In recent years, a series of GWAS in European populations have identified 16 endometrial cancer genetic risk regions (Table 1). The first endometrial cancer GWAS, reported in 2011, identified a novel genetic risk region at 17q12, intronic to HNF1B (19). This study involved a stage I GWAS of 1,265 endometrioid endometrial cancer cases and 5,190 controls, followed by stage II validation of 47 genetic variants in 3,957 cases and 6,886 controls. This finding was directionally concordant in a subsequent GWAS by the Epidemiology of Endometrial Cancer Consortium (E2C2), including 4,989 cases across two stages (20). A meta-analysis of these two GWAS studies, with a third GWAS from the National Study of Endometrial Cancer Genetics, totaling 4,907 cases, identified a new, intergenic, risk region at chromosome 6p22.3 (14).

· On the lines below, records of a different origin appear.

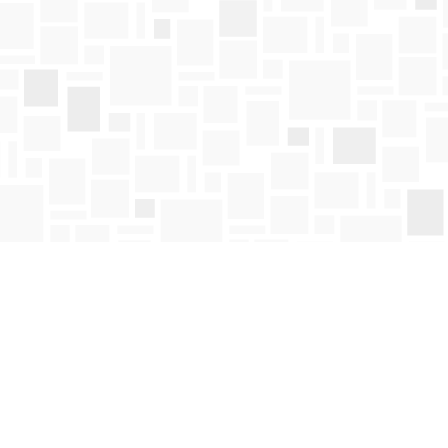
Find us at
Mosaic Books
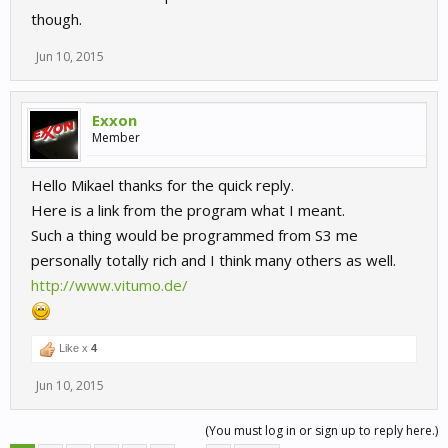
though.
Jun 10, 2015
Exxon
Member
Hello Mikael thanks for the quick reply.
Here is a link from the program what I meant.
Such a thing would be programmed from S3 me
personally totally rich and I think many others as well.
http://www.vitumo.de/
Like x
4
Jun 10, 2015
(You must log in or sign up to reply here.)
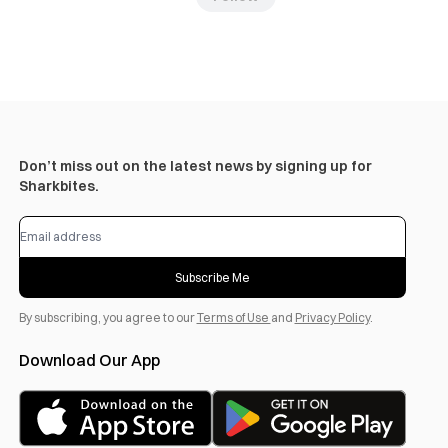
Don’t miss out on the latest news by signing up for
Sharkbites.
Subscribe Me
By subscribing, you agree to our
Terms of Use
and
Privacy Policy
.
Download Our App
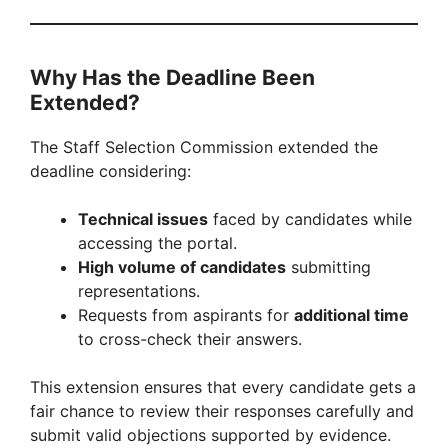
Why Has the Deadline Been
Extended?
The Staff Selection Commission extended the
deadline considering:
Technical issues
faced by candidates while
accessing the portal.
High volume of candidates
submitting
representations.
Requests from aspirants for
additional time
to cross-check their answers.
This extension ensures that every candidate gets a
fair chance to review their responses carefully and
submit valid objections supported by evidence.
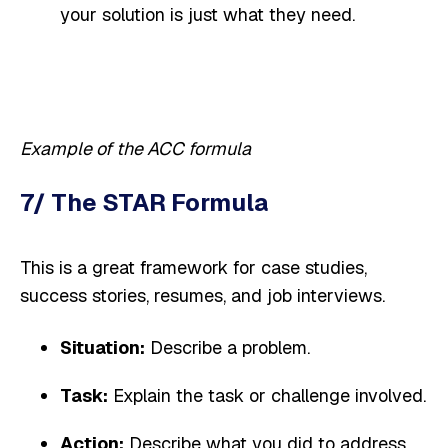
your solution is just what they need.
Example of the ACC formula
7/ The STAR Formula
This is a great framework for case studies,
success stories, resumes, and job interviews.
Situation:
Describe a problem.
Task:
Explain the task or challenge involved.
Action:
Describe what you did to address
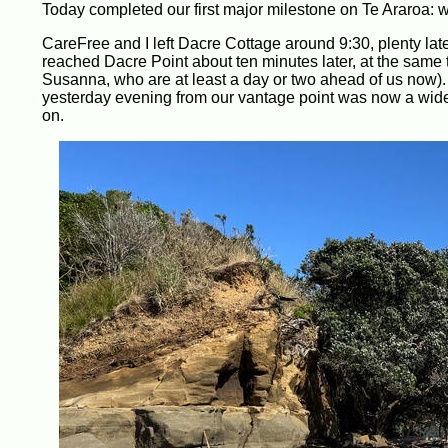
Today completed our first major milestone on Te Araroa: w
CareFree and I left Dacre Cottage around 9:30, plenty late
reached Dacre Point about ten minutes later, at the same
Susanna, who are at least a day or two ahead of us now)
yesterday evening from our vantage point was now a wide 
on.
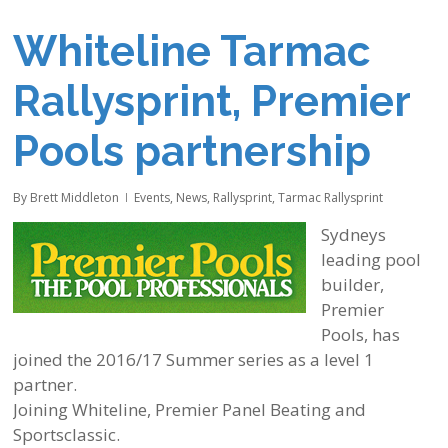
Whiteline Tarmac
Rallysprint, Premier
Pools partnership
By
Brett Middleton
Events
,
News
,
Rallysprint
,
Tarmac Rallysprint
Sydneys
leading pool
builder,
Premier
Pools, has
joined the 2016/17 Summer series as a level 1
partner.
Joining Whiteline, Premier Panel Beating and
Sportsclassic.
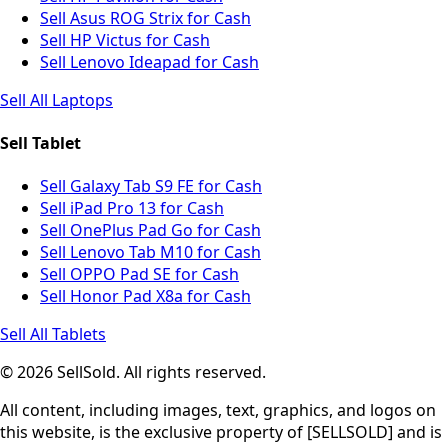
Sell Asus ROG Strix for Cash
Sell HP Victus for Cash
Sell Lenovo Ideapad for Cash
Sell All Laptops
Sell Tablet
Sell Galaxy Tab S9 FE for Cash
Sell iPad Pro 13 for Cash
Sell OnePlus Pad Go for Cash
Sell Lenovo Tab M10 for Cash
Sell OPPO Pad SE for Cash
Sell Honor Pad X8a for Cash
Sell All Tablets
© 2026 SellSold. All rights reserved.
All content, including images, text, graphics, and logos on
this website, is the exclusive property of [SELLSOLD] and is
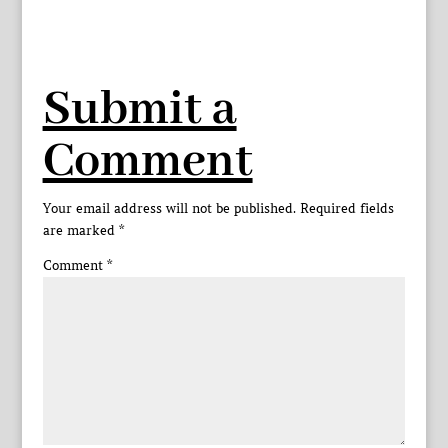
Submit a
Comment
Your email address will not be published.
Required fields
are marked
*
Comment
*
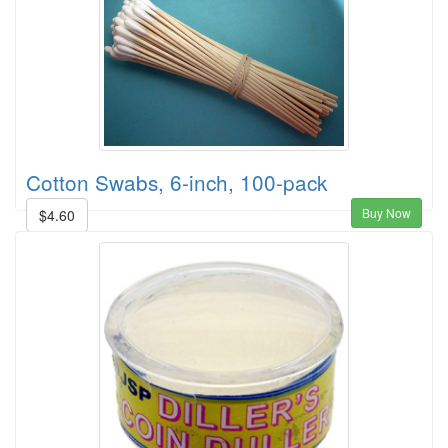
Cotton Swabs, 6-inch, 100-pack
Buy Now
$4.60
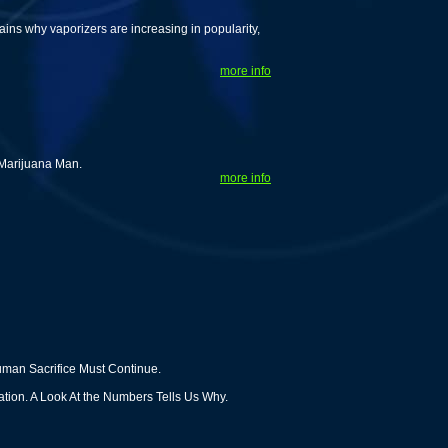
ns why vaporizers are increasing in popularity,
more info
 Marijuana Man.
more info
man Sacrifice Must Continue.
ion. A Look At the Numbers Tells Us Why.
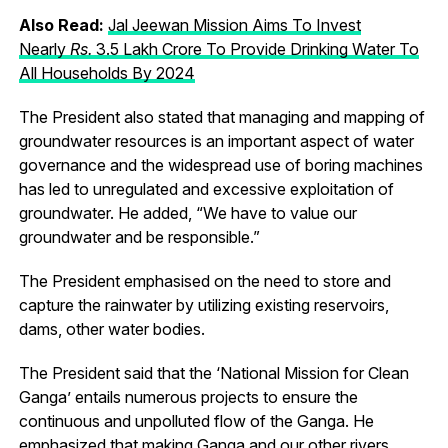
Also Read:
Jal Jeewan Mission Aims To Invest
Nearly
R
s.
3.5 Lakh Crore To Provide Drinking Water To
All Households By 2024
The President also stated that managing and mapping of
groundwater resources is an important aspect of water
governance and the widespread use of boring machines
has led to unregulated and excessive exploitation of
groundwater. He added, “We have to value our
groundwater and be responsible.”
The President emphasised on the need to store and
capture the rainwater by utilizing existing reservoirs,
dams, other water bodies.
The President said that the ‘National Mission for Clean
Ganga’ entails numerous projects to ensure the
continuous and unpolluted flow of the Ganga. He
emphasized that making Ganga and our other rivers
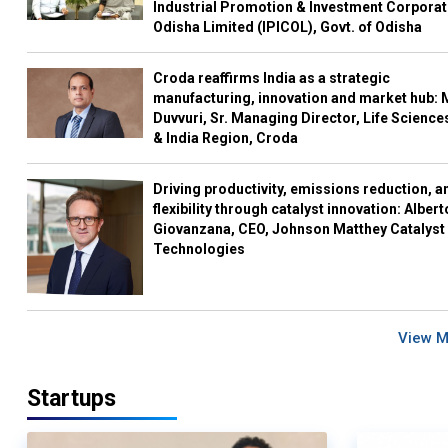
Industrial Promotion & Investment Corporat
Odisha Limited (IPICOL), Govt. of Odisha
Croda reaffirms India as a strategic
manufacturing, innovation and market hub: 
Duvvuri, Sr. Managing Director, Life Science
& India Region, Croda
Driving productivity, emissions reduction, a
flexibility through catalyst innovation: Albert
Giovanzana, CEO, Johnson Matthey Catalyst
Technologies
View 
Startups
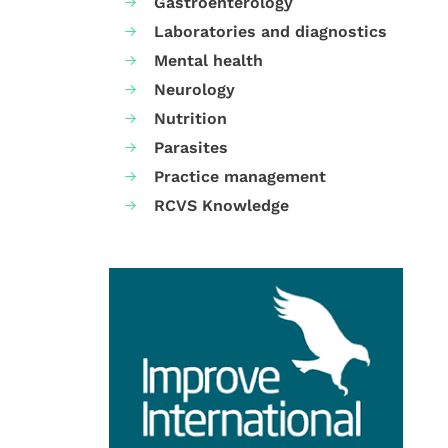
Gastroenterology
Laboratories and diagnostics
Mental health
Neurology
Nutrition
Parasites
Practice management
RCVS Knowledge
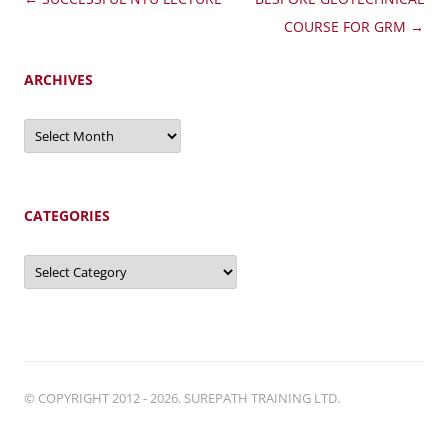
navigation
COURSE FOR GRM
→
ARCHIVES
Archives
CATEGORIES
Categories
© COPYRIGHT 2012 - 2026. SUREPATH TRAINING LTD.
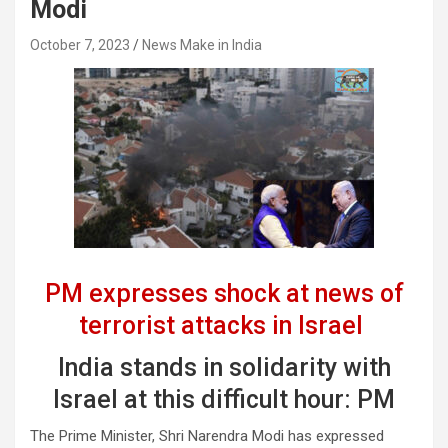
Modi
October 7, 2023
News Make in India
PM expresses shock at news of
terrorist attacks in Israel
India stands in solidarity with
Israel at this difficult hour: PM
The Prime Minister, Shri Narendra Modi has expressed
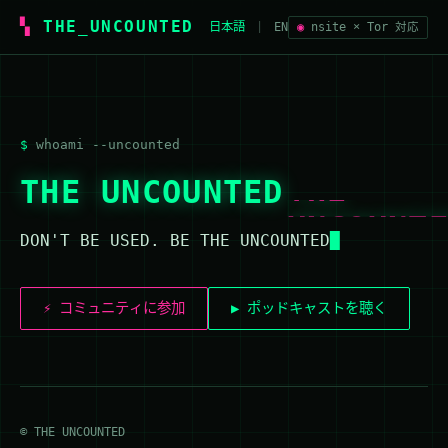
THE_UNCOUNTED
日本語
|
EN
◉
nsite × Tor 対応
whoami --uncounted
THE
THE UNCOUNTED
UNCOUNT
DON'T BE USED. BE THE UNCOUNTED
⚡ コミュニティに参加
▶ ポッドキャストを聴く
© THE UNCOUNTED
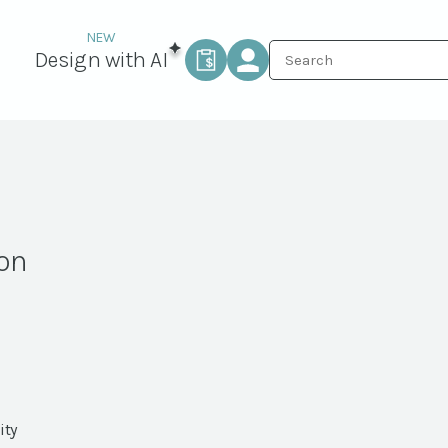
Design with AI
ron
ity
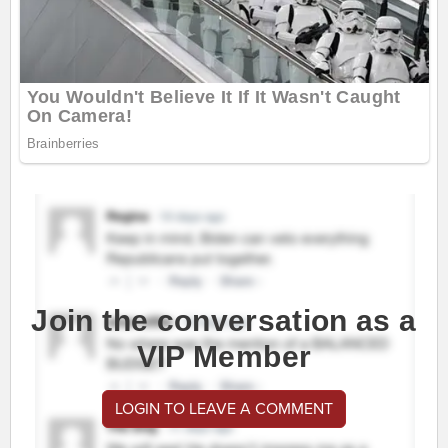
Join the conversation as a
VIP Member
LOGIN TO LEAVE A COMMENT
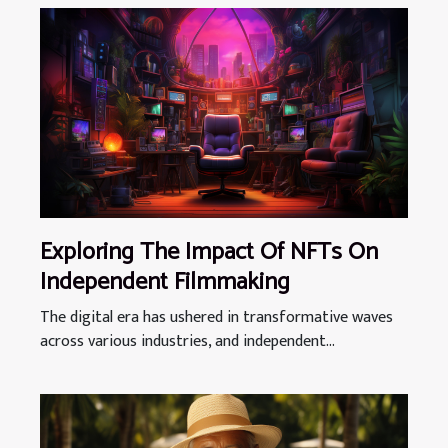
Exploring The Impact Of NFTs On
Independent Filmmaking
The digital era has ushered in transformative waves
across various industries, and independent...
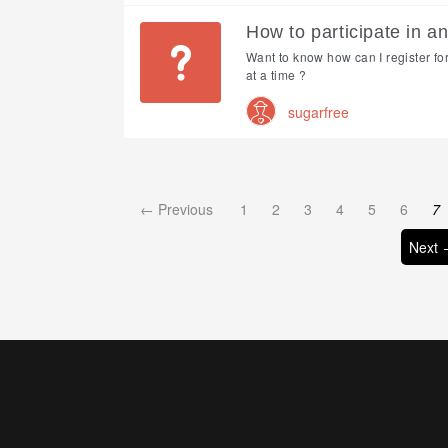
How to participate in a
Want to know how can I register fo
at a time ?
sugarfree
← Previous
1
2
3
4
5
6
7
Next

The identification of additional endometrial cancer genetic risk regions has required collaboration and data sharing in order to achieve the sample sizes (and hence statistical power) required for the identification of variants with modest effect sizes. To this end, the Endometrial Cancer Association Consortium (ECAC) was established to conduct large-scale meta-analyses of GWAS data. ECAC is an ongoing collaboration which currently includes 12 research groups, based in Europe, Australia, and the USA, providing access to genetic and other information for more than 9,000 endometrial cancer cases of European ancestry.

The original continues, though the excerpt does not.